Since those days, I have had an interesting career in hair and I find myself smiling more at the mental images of my beloved than at his texts. There were times in my hair career when I made hardly enough income for gas money, let alone student loans, groceries, car payment, phone bill, etc… There were also times when I made enough to do all those necessary things and have had money left over for frivolous things for myself AND spending > $400/month on personal training for my beloved. I encountered people who couldn’t have been pleased had I turned their hairs into spun gold and people who became so loyal to my hairdressing talents that they remained with me virtually my entire career. There have been plenty who made me want to hang my shears up right then and there, and many who have made me feel so honored and valued that the thought of not servicing them – or anyone else – seems painful for me.

But, things change. They must eventually, otherwise they must eventually face death. That will seem peculiar to some, but the truth is: Change is not synonymous with destruction.
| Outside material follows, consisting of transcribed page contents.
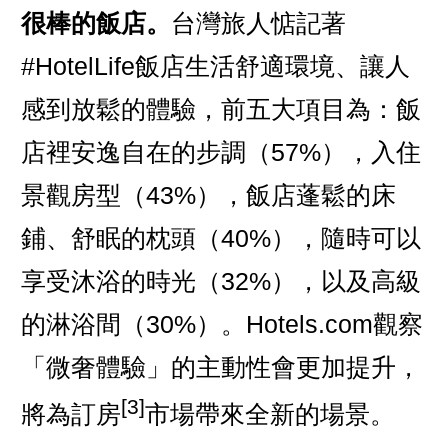
很棒的飯店。
台灣旅人惦記著
#HotelLife飯店生活舒適環境、讓人
感到放鬆的體驗，前五大項目為：飯
店裡安逸自在的步調（57%），入住
景觀房型（43%），飯店蓬鬆的床
鋪、舒眠的枕頭（40%），隨時可以
享受沐浴的時光（32%），以及高級
的淋浴間（30%）。Hotels.com觀察
「微奢體驗」的主動性會更加提升，
[3]
將為訂房
市場帶來全新的場景。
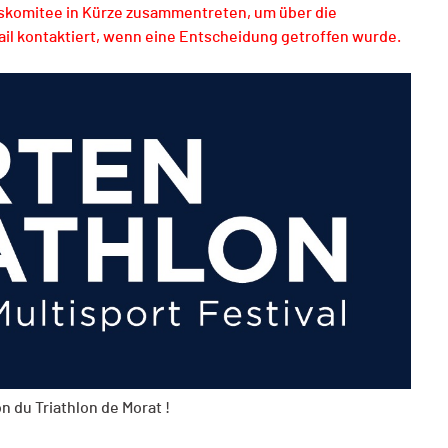
nskomitee in Kürze zusammentreten, um über die
ail kontaktiert, wenn eine Entscheidung getroffen wurde.
 du Triathlon de Morat !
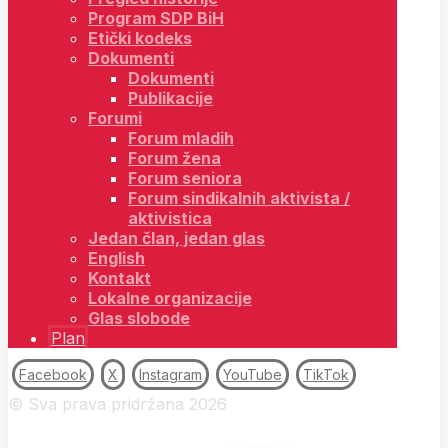
Program SDP BiH
Etički kodeks
Dokumenti
Dokumenti
Publikacije
Forumi
Forum mladih
Forum žena
Forum seniora
Forum sindikalnih aktivista /
aktivistica
Jedan član, jedan glas
English
Kontakt
Lokalne organizacije
Glas slobode
Plan
Facebook
X
Instagram
YouTube
TikTok
© Sva prava pridržana 2026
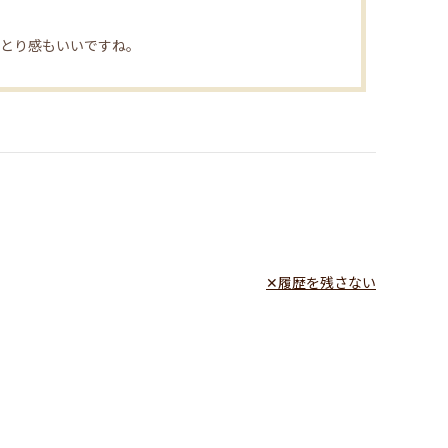
っとり感もいいですね。
履歴を残さない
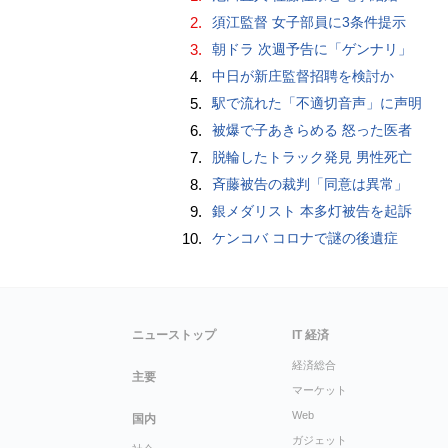
2.
須江監督 女子部員に3条件提示
3.
朝ドラ 次週予告に「ゲンナリ」
4.
中日が新庄監督招聘を検討か
5.
駅で流れた「不適切音声」に声明
6.
被爆で子あきらめる 怒った医者
7.
脱輪したトラック発見 男性死亡
8.
斉藤被告の裁判「同意は異常」
9.
銀メダリスト 本多灯被告を起訴
10.
ケンコバ コロナで謎の後遺症
ニューストップ
IT 経済
経済総合
主要
マーケット
Web
国内
ガジェット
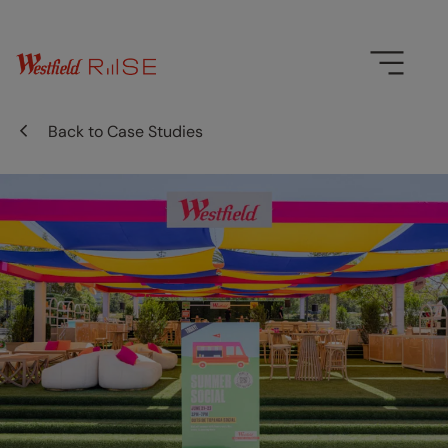
Back to
Case Studies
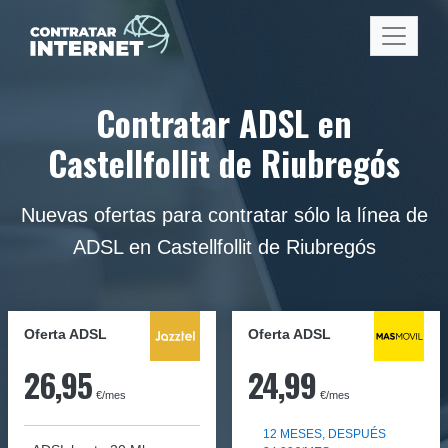
Contratar ADSL en
Castellfollit de Riubregós
Nuevas ofertas para contratar sólo la línea de
ADSL en Castellfollit de Riubregós
Oferta ADSL
Oferta ADSL
26,95
24,99
€/mes
€/mes
12 MESES, DESPUÉS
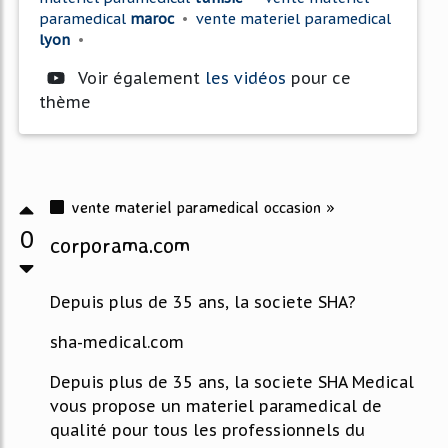
paramedical
maroc
•
vente materiel paramedical
lyon
•
Voir également
les vidéos
pour ce
thème
vente materiel paramedical occasion »
0
corporama.com
Depuis plus de 35 ans, la societe SHA?
sha-medical.com
Depuis plus de 35 ans, la societe SHA Medical
vous propose un materiel paramedical de
qualité pour tous les professionnels du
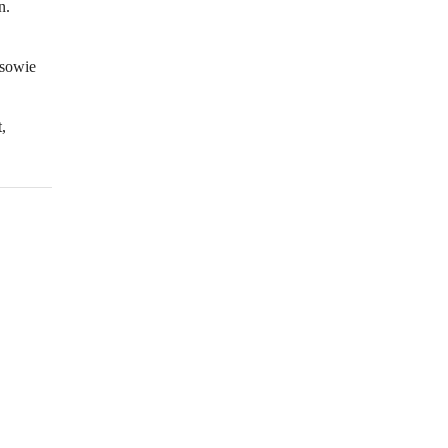
n.
 sowie 
, 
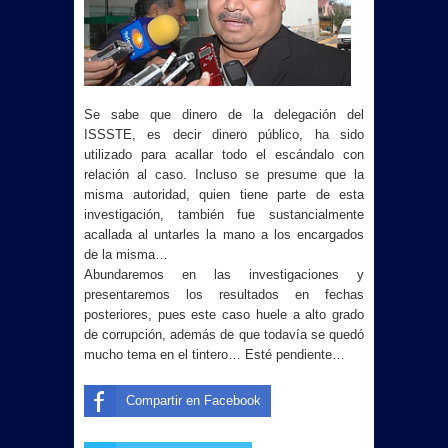
Se sabe que dinero de la delegación del
ISSSTE, es decir dinero público, ha sido
utilizado para acallar todo el escándalo con
relación al caso. Incluso se presume que la
misma autoridad, quien tiene parte de esta
investigación, también fue sustancialmente
acallada al untarles la mano a los encargados
de la misma…
Abundaremos en las investigaciones y
presentaremos los resultados en fechas
posteriores, pues este caso huele a alto grado
de corrupción, además de que todavía se quedó
mucho tema en el tintero… Esté pendiente…
Compartir en Facebook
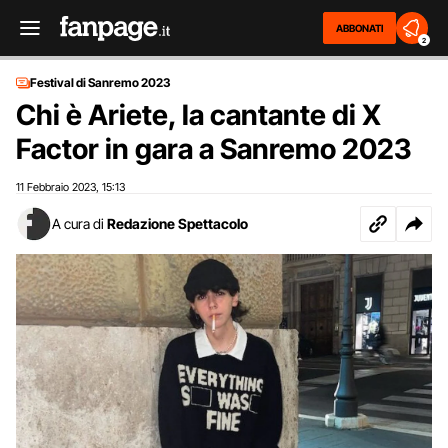
ABBONATI
2
Festival di Sanremo 2023
Chi è Ariete, la cantante di X
Factor in gara a Sanremo 2023
11 Febbraio 2023
15:13
,
A cura di
Redazione Spettacolo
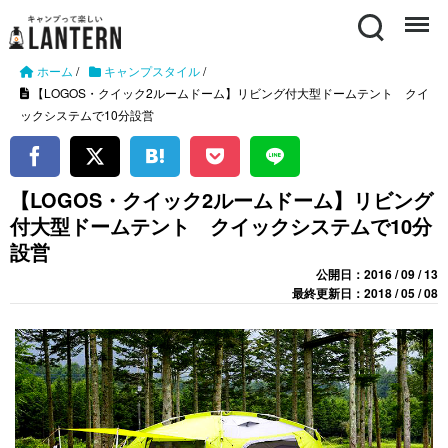
Search
Menu
ホーム
/
キャンプスタイル
/
【LOGOS・クイック2ルームドーム】リビング付大型ドームテント クイ
ックシステムで10分設営
【LOGOS・クイック2ルームドーム】リビング
付大型ドームテント クイックシステムで10分
設営
公開日：2016 / 09 / 13
最終更新日：2018 / 05 / 08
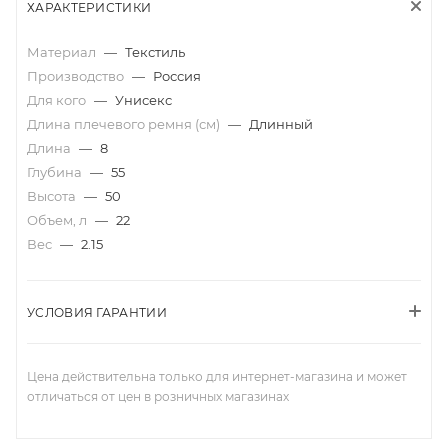
ХАРАКТЕРИСТИКИ
Материал
—
Текстиль
Производство
—
Россия
Для кого
—
Унисекс
Длина плечевого ремня (см)
—
Длинный
Длина
—
8
Глубина
—
55
Высота
—
50
Объем, л
—
22
Вес
—
2.15
УСЛОВИЯ ГАРАНТИИ
Цена действительна только для интернет-магазина и может
отличаться от цен в розничных магазинах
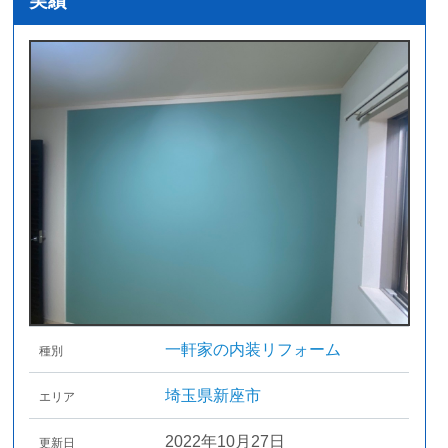
実績
一軒家の内装リフォーム
種別
埼玉県新座市
エリア
2022年10月27日
更新日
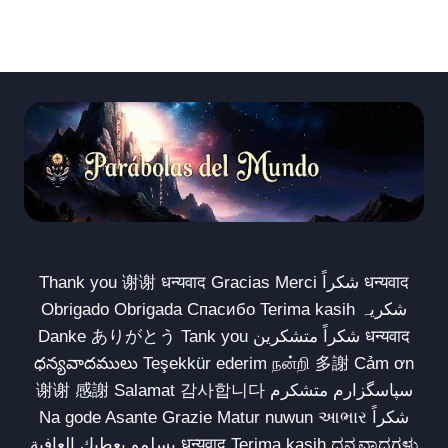
Thank you 谢谢 धन्यवाद Gracias Merci شكراً धन्यवाद
Obrigado Obrigada Спасибо Terima kasih شکریہ
Danke ありがとう Tank you شكراً متشكرين धन्यवाद
ధన్యవాదములు Teşekkür ederim நன்றி 多謝 Cảm ơn
谢谢 感謝 Salamat 감사합니다 سپاسگزارم متشکرم
Na gode Asante Grazie Matur nuwun આભાર شكراً
يسلمو يعطيك العافية धन्यवाद Terima kasih ಧನ್ಯವಾದಗಳು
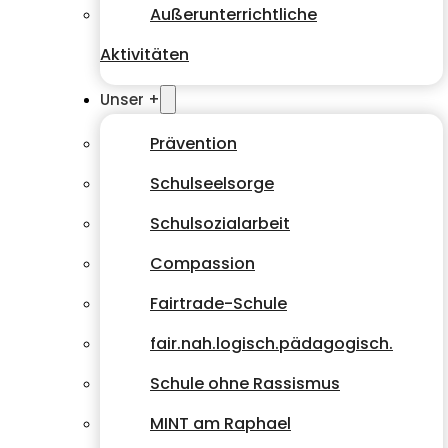
Außerunterrichtliche
Aktivitäten
Unser +
Prävention
Schulseelsorge
Schulsozialarbeit
Compassion
Fairtrade-Schule
fair.nah.logisch.pädagogisch.
Schule ohne Rassismus
MINT am Raphael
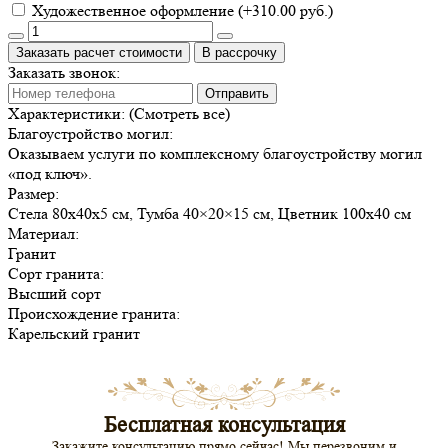
Художественное оформление (+310.00 руб.)
Заказать расчет стоимости
В рассрочку
Заказать звонок:
Отправить
Характеристики:
(Смотреть все)
Благоустройство могил:
Оказываем услуги по комплексному благоустройству могил
«под ключ».
Размер:
Стела 80х40х5 см, Тумба 40×20×15 см, Цветник 100х40 см
Материал:
Гранит
Сорт гранита:
Высший сорт
Происхождение гранита:
Карельский гранит
Бесплатная консультация
Закажите консультацию прямо сейчас! Мы перезвоним и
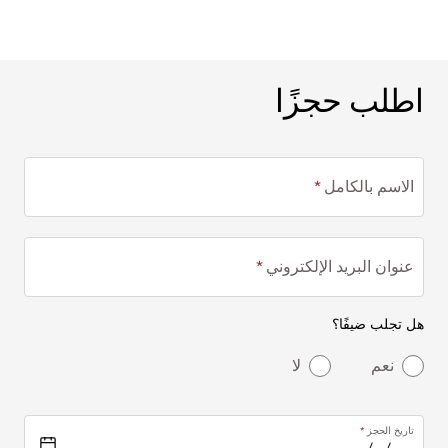
اطلب حجزًا
اطلب حجزًا
الاسم بالكامل
عنوان البريد الإلكتروني
هل تجلب ضيفًا؟
نعم
لا
تاريخ الحجز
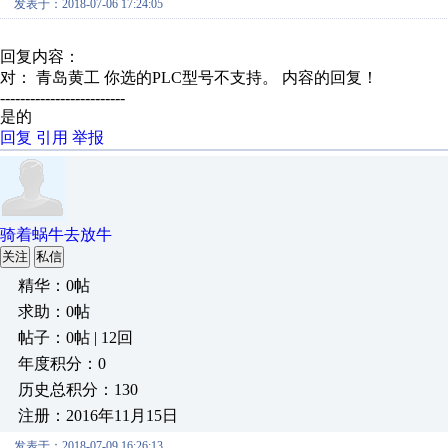
发表于：2018-07-06 17:24:05
回复内容：
对： 青岛黄工
你选的PLC型号不支持。
内容的回复！
-------------------------
是的
回复
引用
举报
骑着蜗牛去放牛
关注
私信
精华：0帖
求助：0帖
帖子：0帖 | 12回
年度积分：0
历史总积分：130
注册：2016年11月15日
发表于：2018-07-09 16:26:13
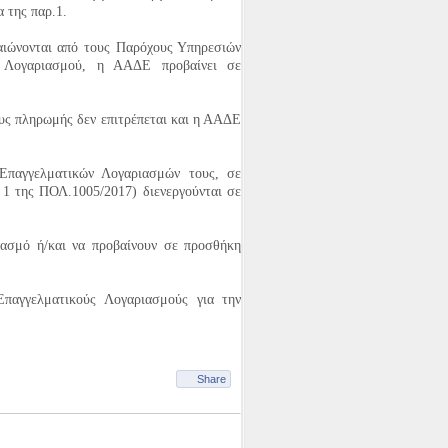
 της παρ.1.
αιώνονται από τους Παρόχους Υπηρεσιών
 Λογαριασμού, η ΑΑΔΕ προβαίνει σε
υς πληρωμής δεν επιτρέπεται και η ΑΑΔΕ
επιστημίου Πατρών σχετικά με την
ησή μας γι…
Επαγγελματικών Λογαριασμών τους, σε
 1 της ΠΟΛ.1005/2017) διενεργούνται σε
ιασμό ή/και να προβαίνουν σε προσθήκη
παγγελματικούς Λογαριασμούς για την
Share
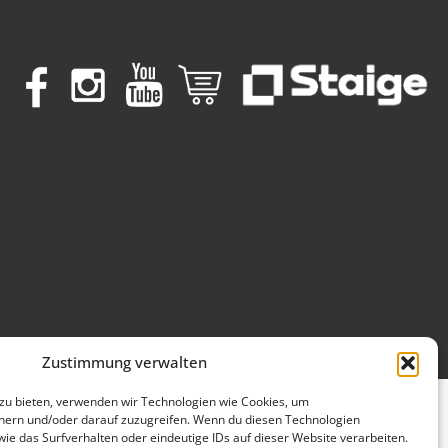
Zustimmung verwalten
 zu bieten, verwenden wir Technologien wie Cookies, um
hern und/oder darauf zuzugreifen. Wenn du diesen Technologien
ie das Surfverhalten oder eindeutige IDs auf dieser Website verarbeiten.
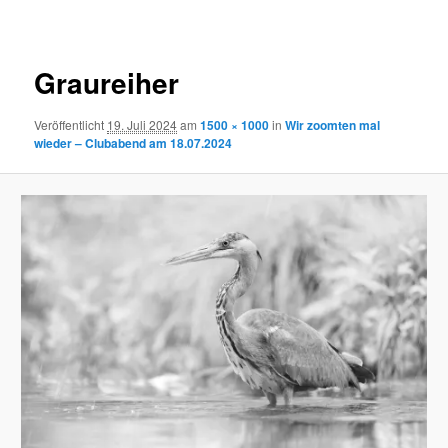
Navigation
Graureiher
Veröffentlicht
19. Juli 2024
am
1500 × 1000
in
Wir zoomten mal
wieder – Clubabend am 18.07.2024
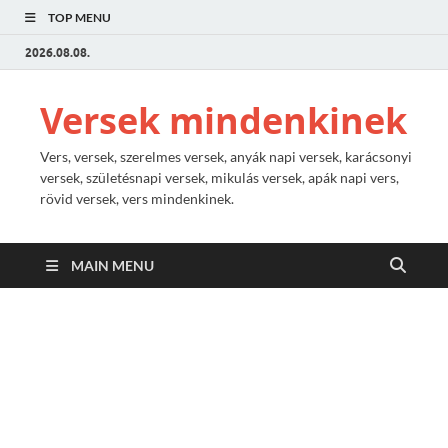
TOP MENU
2026.08.08.
Versek mindenkinek
Vers, versek, szerelmes versek, anyák napi versek, karácsonyi
versek, születésnapi versek, mikulás versek, apák napi vers,
rövid versek, vers mindenkinek.
MAIN MENU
I’m far from old, but I’m definitely not as young as I used to be. Heading into my mid-30s, I can already notice an enormous difference between the me I was and the me I am and am becoming. I also recently took a position at work that pays more, but requires more of me. And then there’s school, which not only seems endless but also as I progress in my degree the work is becoming more demanding. The short of it all, is that there simply isn’t enough of me for two jobs, full-time school, and other activities like entertaining the best for game nights and temple stuff.

This has led me to retire from the hair industry entirely. For many years I worked full time hours. Then I entered school, found a different job, and cut my hair hours more than a little. Some time later, I cut my hours even further. Now – well, as of the 30th of this month – I’ll be cutting them entirely. And it’s scary.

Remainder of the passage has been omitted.